Supplied data:

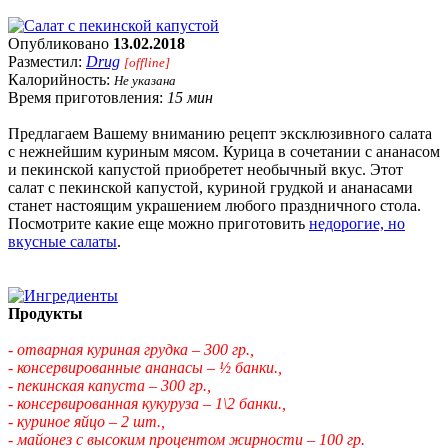
Опубликовано
13.02.2018
Разместил:
Drug
[offline]
Калорийность:
Не указана
Время приготовления:
15 мин
Предлагаем Вашему вниманию рецепт эксклюзивного салата
с нежнейшим куриным мясом. Курица в сочетании с ананасом
и пекинской капустой приобретет необычный вкус. Этот
салат с пекинской капустой, куриной грудкой и ананасами
станет настоящим украшением любого праздничного стола.
Посмотрите какие еще можно приготовить
недорогие, но
вкусные салаты
.
Продукты
- отварная куриная грудка – 300 гр.,
- консервированные ананасы – ½ банки.,
- пекинская капуста – 300 гр.,
- консервированная кукуруза – 1\2 банки.,
- куриное яйцо – 2 шт.,
- майонез с высоким процентом жирности – 100 гр.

Problem:
Output only the lines from the one containing "- отварная куриная" through the end of the material, please, exactly as they appear.

Solution for this exercise:
- отварная куриная грудка – 300 гр.,
- консервированные ананасы – ½ банки.,
- пекинская капуста – 300 гр.,
- консервированная кукуруза – 1\2 банки.,
- куриное яйцо – 2 шт.,
- майонез с высоким процентом жирности – 100 гр.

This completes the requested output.